Aim of the task -
Repeat only the lines below from the one containing "l'Ecologia Acustica per" through the one containing "in Città. Si", inclusive, exactly as written.

(Dataset excerpts)
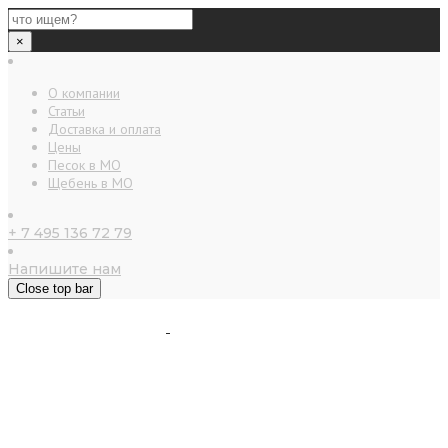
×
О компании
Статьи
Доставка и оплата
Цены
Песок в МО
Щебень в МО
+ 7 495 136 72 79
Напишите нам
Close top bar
* * *
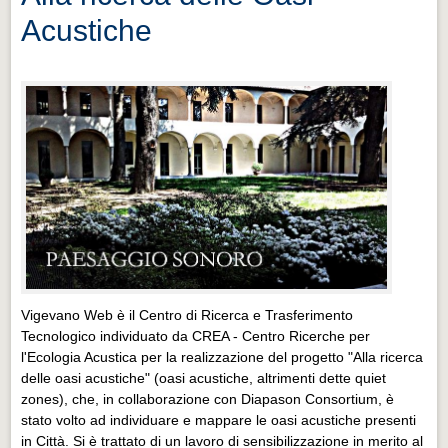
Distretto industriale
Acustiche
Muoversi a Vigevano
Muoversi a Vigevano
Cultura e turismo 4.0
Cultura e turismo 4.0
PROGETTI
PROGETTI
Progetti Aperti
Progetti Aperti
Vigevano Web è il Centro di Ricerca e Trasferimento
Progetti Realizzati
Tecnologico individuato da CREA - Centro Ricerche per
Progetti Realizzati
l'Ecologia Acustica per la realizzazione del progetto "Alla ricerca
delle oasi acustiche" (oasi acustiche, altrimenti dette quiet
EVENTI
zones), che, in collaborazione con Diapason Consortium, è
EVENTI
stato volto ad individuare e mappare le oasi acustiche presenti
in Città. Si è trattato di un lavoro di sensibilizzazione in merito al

Result -
l'Ecologia Acustica per la realizzazione del progetto "Alla ricerca
delle oasi acustiche" (oasi acustiche, altrimenti dette quiet
EVENTI
zones), che, in collaborazione con Diapason Consortium, è
EVENTI
stato volto ad individuare e mappare le oasi acustiche presenti
in Città. Si è trattato di un lavoro di sensibilizzazione in merito al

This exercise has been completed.